Sans le Covid-19, le salon Moutain Planet 2020 aurait ouvert ses portes ce 22 avril à Grenoble/Alpexpo. Cette édition du plus grand rendez-vous mondial consacré à l’aménagement de la montagne a été reportée en 2022, mais ses organisateurs ont tenu à marquer le coup symboliquement. Une conférence de presse en ligne a été organisée, avec Laurent Vanat. L’expert suisse du ski a présenté son 12e Rapport international sur le tourisme de neige et de montagne, correspondant à la saison d’hiver 2018-2019, la meilleure du millénaire dans le monde !

Alors que l’économie mondiale est quasi à l’arrêt et que l’avenir est totalement incertain, en particulier pour le tourisme, la présentation de Laurent Vanat nous renvoie une saison d’hiver en arrière. Et ça fait du bien ! A l’époque, point de Covid-19 à l’horizon. Les principales menaces à l’époque dans toutes les têtes, ou presque pour la destination neige, sont le changement climatique et le vieillissement de la clientèle, en particulier dans les Alpes. Néanmoins, l’industrie du ski, « si elle ne connaît pas de croissance forte, elle loin d’être sinistrée », souligne l’expert suisse.

Il a passé à la loupe 72 pays dans le monde pour son rapport 2020, dont le Népal, nouveau venu dans l’étude ! « La saison 2018-2019 est la meilleure du nouveau millénaire en matière de fréquentation des domaines skiables dans le monde (calculée en millions de journées skieurs). Il faut revenir dix ans en arrière pour retrouver la deuxième meilleure saison (2008-2009). En 2018-2019, le nombre de journées skieurs a progressé de 2% ».

Attirer les jeunes en station via le ski indoor

Les centres urbains d’apprentissage du ski, très répandus en Chine, pourraient-ils permettre aux stations de recruter une nouvelle clientèle ? A voir ! © Rapport 2020 L.Vanat

Si pour les États-Unis, l’hiver 2018-2019 est le 4e meilleur de toute l’histoire du pays, pour la France, ce n’est pas le cas (le meilleur cru des 20 dernières années est l’hiver 2012-2013). Mais il marque une reprise amorcée déjà la saison précédente 2017-2018, avec une courbe descendante moins marquée du nombre de journées-skieurs. Celles-ci avoisinent les 53 millions pour 8,6 millions de skieurs. « Il faut dire au grand public que l’industrie du ski ne se porte pas si mal en France, mais aussi rappeler aux stations qu’elles doivent continuer à faire des efforts pour renouveler leurs clientèles ».

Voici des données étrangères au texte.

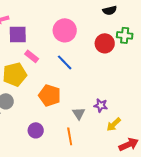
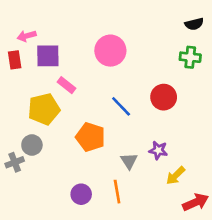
black semicircle: (110, 10) -> (194, 24), moved
red circle: (105, 43) -> (164, 97), moved
blue line: (65, 62) -> (121, 106), moved
purple circle: (36, 130) -> (81, 194), moved

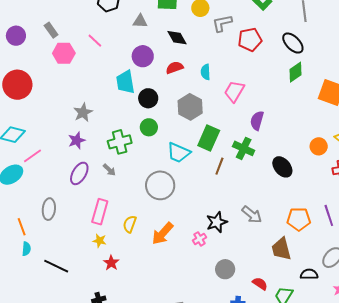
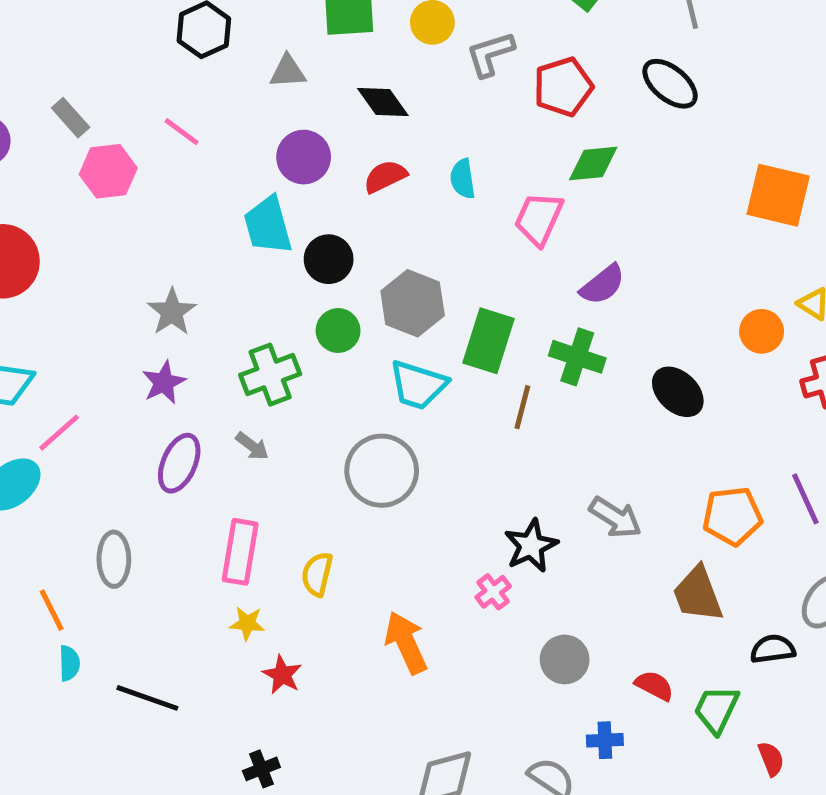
green diamond: (296, 72) -> (593, 164), moved, turned 35
gray hexagon: (190, 107) -> (413, 303), moved
purple semicircle: (257, 121) -> (603, 285), turned -138
orange arrow: (163, 233) -> (406, 643), moved, turned 120

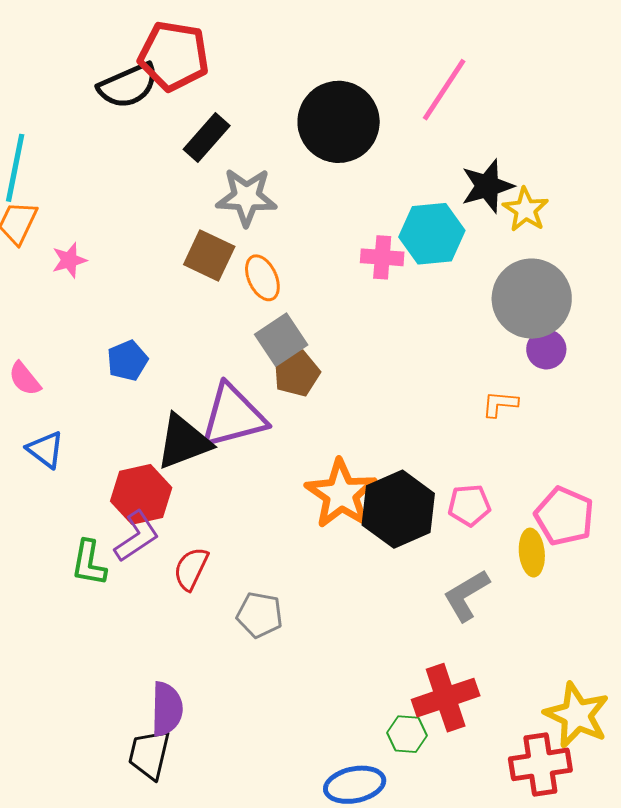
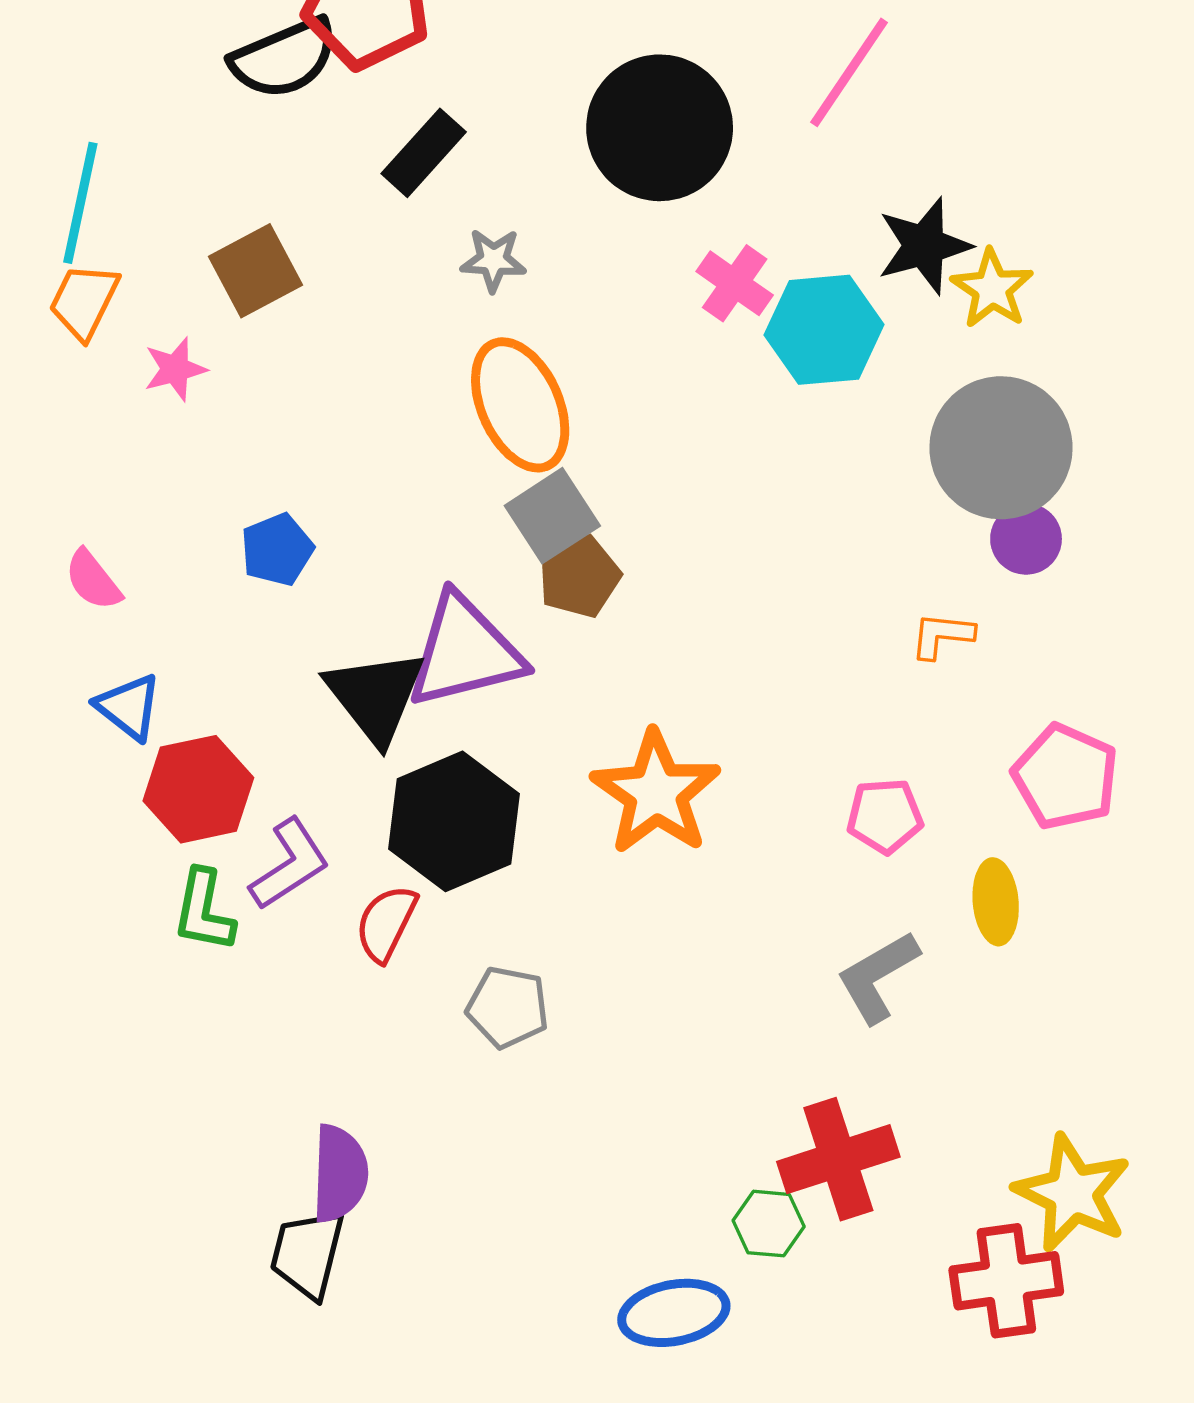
gray star: (246, 197) -> (493, 260), size x0.6
brown square: (209, 255) -> (256, 271), moved, turned 36
pink cross: (382, 257) -> (735, 283), moved, turned 30
orange ellipse: (262, 278) -> (520, 405), size x1.6
black triangle: (183, 442) -> (375, 696), turned -48
red hexagon: (141, 494) -> (198, 789), moved
black hexagon: (398, 509) -> (454, 821), moved
pink pentagon: (564, 516) -> (1065, 777), moved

Et parmi les pistes étudiées par Laurent Vanat dans ce domaine, outre l’amélioration du parcours client sur place, celle du développement d’infrastructures d’apprentissage du ski en milieu urbain. A ne pas confondre avec les skis-dômes dont la rentabilité n’a pas été établie en Europe, et écologiquement contestables.

La Chine compte plus de 1500 équipements indoor de ce type, pistes synthétiques ou simulateurs. En France, on commence à en voir (Bordeaux, à Lyon, à Cluses et bientôt à Lorient en Bretagne). Pour le Suisse, aller chercher les urbains et notamment les jeunes là où ils sont, c’est le mot d’ordre de la nouvelle décennie pour les stations. « Ces infrastructures légères comparées à un ski-dôme permettent de réduire les facteurs d’intimidation (froid, tenues ad hoc, monde sur les pistes…), elles sont très faciles d’accès pour des néophytes et la séance est à moindre frais par rapport à un séjour à la neige ».

Il est encore trop tôt pour connaître l’effet levier de ces centres urbains en direction des stations de ski. « Même en Chine où ils sont plus développés », reconnaît Laurent Vanat. « Les stations doivent nouer des synergies avec eux et imaginer des packages pour les jeunes urbains qui n’ont pas de culture montagne. L’enjeu dans 20 ans pour les stations n’est pas de savoir si il y aura encore de la neige, mais si il y aura encore des clients! », insiste Laurent Vanat. Pour lui les gisements de clientèles ne sont pas à l’autre bout de la planète pour les stations des Alpes, mais bien dans leur périmètre.